Yeni bir yorumla, hepimizi ağırlayacak olan bu kafeye ulaşan yolların, farklılıkları da birleştirmesini umarak aynı olanın değil çeşitliliğin getirdiği yaratıcılığın savunucusu olarak birkaç arkadaş bir araya gelerek Commun oluşturalım istedik! İşte Commun’un birleştirici hikayesi bizi buraya kadar getirdi. Yolumuza kattıklarımızla, daha da büyümek dileğiyle…

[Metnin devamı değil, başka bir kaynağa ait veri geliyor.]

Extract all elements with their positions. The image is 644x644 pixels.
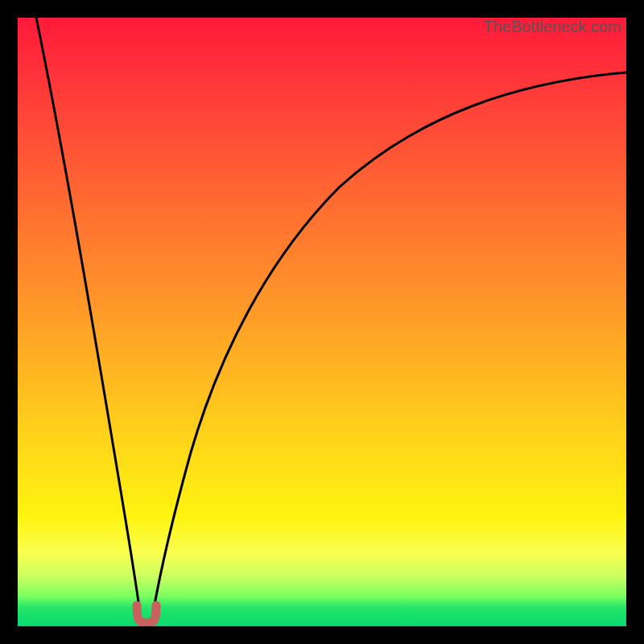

Birleşmek demişken size bütün dünyadan birçok tadı da hazır bir aradayken sunabilelim istedik ve bunu menümüze yansıtmayı da unutmadık! Tabii ki Fransızların Kruvasanı, İtalyanların Espresso’su, Portekizlilerin Pastel de Nata’sı, İspanyolların Churros’u, Japonların meşhur pankeki ve Osmanlı’dan bugüne Türk kahvemiz!

Birlikte olsun, afiyetle!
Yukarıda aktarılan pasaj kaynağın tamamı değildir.